Neuropsychopharmacology of Auditory Hallucinations

Antipsychotic Drugs

Since the antipsychotic action of chlorpromazine was first demonstrated 60 years ago by Delay et al.,^[34] antipsychotic drugs have represented a cornerstone in the treatment of schizophrenia and related disorders.^[35] The drugs principally target positive symptoms of psychosis, such as auditory hallucinations and delusions and to a much lesser degree other dimensions of psychosis such as negative, cognitive and affective dysfunctions.^[36,37] Antipsychotic agents have, in a recent meta-analysis based on randomized, controlled trials, been found to have moderate effect sizes in treating overall psychotic symptoms.^[36] However, large individual differences exist with regards to both effects and burden of side effects. Based on current evidence, it is not possible to predict in advance which antipsychotic agent will be optimal for the individual patient,^[38] leaving treatment to a trial-and-error experience.
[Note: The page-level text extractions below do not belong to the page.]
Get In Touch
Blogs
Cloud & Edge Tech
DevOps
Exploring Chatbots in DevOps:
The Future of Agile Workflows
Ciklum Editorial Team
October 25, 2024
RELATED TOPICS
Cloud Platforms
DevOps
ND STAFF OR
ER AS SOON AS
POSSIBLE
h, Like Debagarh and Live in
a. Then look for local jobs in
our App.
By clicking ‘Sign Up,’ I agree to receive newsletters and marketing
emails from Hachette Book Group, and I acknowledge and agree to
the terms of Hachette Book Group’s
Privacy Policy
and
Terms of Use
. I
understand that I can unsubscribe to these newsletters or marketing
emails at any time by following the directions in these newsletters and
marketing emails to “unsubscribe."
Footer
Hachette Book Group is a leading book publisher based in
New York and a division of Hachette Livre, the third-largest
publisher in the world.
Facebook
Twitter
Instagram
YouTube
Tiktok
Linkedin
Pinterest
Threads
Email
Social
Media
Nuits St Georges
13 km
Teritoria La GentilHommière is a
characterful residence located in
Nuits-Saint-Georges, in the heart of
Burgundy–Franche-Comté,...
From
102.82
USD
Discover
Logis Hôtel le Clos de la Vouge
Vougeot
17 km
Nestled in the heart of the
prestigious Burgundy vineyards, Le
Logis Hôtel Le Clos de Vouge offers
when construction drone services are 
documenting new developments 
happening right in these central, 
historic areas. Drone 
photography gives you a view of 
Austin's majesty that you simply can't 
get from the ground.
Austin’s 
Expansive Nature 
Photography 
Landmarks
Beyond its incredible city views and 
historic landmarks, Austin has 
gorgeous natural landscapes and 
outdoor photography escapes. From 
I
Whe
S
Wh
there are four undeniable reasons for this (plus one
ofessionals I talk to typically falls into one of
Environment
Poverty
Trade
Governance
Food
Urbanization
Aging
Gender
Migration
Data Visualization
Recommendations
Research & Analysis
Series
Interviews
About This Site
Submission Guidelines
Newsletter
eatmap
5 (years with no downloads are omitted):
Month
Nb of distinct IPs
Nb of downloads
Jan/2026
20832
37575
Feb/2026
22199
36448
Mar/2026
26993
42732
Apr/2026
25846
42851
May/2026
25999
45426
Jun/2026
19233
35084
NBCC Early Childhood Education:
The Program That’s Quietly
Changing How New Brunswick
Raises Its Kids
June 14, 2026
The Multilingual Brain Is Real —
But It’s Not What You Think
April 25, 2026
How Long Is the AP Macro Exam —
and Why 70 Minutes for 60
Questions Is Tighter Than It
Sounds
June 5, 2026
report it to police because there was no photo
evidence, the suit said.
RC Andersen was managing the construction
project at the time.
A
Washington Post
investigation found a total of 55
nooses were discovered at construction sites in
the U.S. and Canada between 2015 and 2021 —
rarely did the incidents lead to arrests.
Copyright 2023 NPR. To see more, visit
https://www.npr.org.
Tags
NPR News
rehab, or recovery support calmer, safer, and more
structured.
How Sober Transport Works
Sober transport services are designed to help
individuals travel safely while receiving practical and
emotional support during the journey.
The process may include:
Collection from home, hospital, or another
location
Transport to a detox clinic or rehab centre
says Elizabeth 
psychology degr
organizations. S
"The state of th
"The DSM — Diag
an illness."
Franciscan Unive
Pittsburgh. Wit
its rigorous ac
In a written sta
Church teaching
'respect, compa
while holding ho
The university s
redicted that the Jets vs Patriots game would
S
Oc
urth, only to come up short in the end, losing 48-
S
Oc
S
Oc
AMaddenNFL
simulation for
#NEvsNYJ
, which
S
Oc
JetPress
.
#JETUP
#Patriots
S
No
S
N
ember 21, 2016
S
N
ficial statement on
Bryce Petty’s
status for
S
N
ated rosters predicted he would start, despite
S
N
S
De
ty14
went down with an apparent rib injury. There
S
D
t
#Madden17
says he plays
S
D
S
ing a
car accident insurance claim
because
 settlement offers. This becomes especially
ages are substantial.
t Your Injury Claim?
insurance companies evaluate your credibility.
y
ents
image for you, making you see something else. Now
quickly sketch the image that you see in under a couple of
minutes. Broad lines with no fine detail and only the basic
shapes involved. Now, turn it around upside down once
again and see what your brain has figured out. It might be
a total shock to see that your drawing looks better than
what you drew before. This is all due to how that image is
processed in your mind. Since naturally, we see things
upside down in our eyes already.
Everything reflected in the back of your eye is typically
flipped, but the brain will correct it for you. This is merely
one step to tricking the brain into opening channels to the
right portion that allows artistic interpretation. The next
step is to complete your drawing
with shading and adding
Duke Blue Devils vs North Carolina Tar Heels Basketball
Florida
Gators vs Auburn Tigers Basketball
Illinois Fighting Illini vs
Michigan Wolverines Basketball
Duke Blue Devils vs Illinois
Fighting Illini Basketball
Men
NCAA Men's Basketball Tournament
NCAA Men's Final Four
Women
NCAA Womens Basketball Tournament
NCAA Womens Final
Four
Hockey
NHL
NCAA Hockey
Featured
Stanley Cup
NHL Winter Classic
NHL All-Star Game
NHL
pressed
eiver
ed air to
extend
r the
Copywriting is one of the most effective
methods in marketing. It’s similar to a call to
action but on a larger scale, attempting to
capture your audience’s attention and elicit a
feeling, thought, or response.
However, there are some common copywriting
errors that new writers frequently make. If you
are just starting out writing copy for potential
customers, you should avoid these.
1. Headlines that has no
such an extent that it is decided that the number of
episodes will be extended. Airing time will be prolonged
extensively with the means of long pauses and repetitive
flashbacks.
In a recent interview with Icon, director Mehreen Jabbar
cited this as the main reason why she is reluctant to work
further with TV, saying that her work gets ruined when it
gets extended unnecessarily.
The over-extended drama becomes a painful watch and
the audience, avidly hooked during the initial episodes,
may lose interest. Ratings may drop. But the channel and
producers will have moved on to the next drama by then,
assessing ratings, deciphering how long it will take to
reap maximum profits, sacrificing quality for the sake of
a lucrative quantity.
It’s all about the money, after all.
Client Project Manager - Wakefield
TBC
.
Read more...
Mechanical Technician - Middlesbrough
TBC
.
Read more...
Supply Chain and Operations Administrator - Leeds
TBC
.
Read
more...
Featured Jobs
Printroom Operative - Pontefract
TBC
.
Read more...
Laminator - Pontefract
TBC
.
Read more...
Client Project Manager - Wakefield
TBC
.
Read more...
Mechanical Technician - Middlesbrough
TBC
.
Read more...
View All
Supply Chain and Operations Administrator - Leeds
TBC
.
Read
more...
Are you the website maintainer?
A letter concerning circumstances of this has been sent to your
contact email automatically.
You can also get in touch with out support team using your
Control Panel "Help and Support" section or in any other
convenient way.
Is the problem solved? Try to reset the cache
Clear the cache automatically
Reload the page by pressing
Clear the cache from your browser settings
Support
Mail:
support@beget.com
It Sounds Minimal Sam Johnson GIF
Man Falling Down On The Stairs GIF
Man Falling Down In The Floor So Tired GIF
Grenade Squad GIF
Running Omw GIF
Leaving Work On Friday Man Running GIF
During the years following the launch of chlorpromazine, a number of new agents were developed by the pharmaceutical industry that shared the same antipsychotic effects but had differing chemical properties, see Shen^[39] for details. It took a decade from the early introduction of antipsychotic medication to the discovery that the action was antagonism of the dopaminergic system as the biological substrate of the antipsychotic effects.^[40] Accumulating molecular imaging evidence confirms schizophrenia is associated with an altered dopaminergic neurotransmission. Specifically, schizophrenia seems associated with a 14% increase in the striatal presynaptic dopaminergic synthesis capacity, as revealed by ¹⁸F/¹¹C-DOPA PET studies in patients versus controls (for updated meta-analyses, see ^[27,41]). Disturbed dopaminergic function, with presynaptic striatal hyperdopaminergia, is the most replicated neurochemical finding in psychosis, and all antipsychotic drugs antagonize dopaminergic transmission at the dopaminergic type 2 (D₂) receptors in the CNS.^[42] The hyperdopaminergic state is particularly relevant with regards to the positive symptoms of psychosis, such as delusions and hallucinations.^[42] In line with the above findings in HR subjects, subcortical alterations in striatal dopamine are already evident before the onset of psychosis and can predate the development of frank illness.^[43]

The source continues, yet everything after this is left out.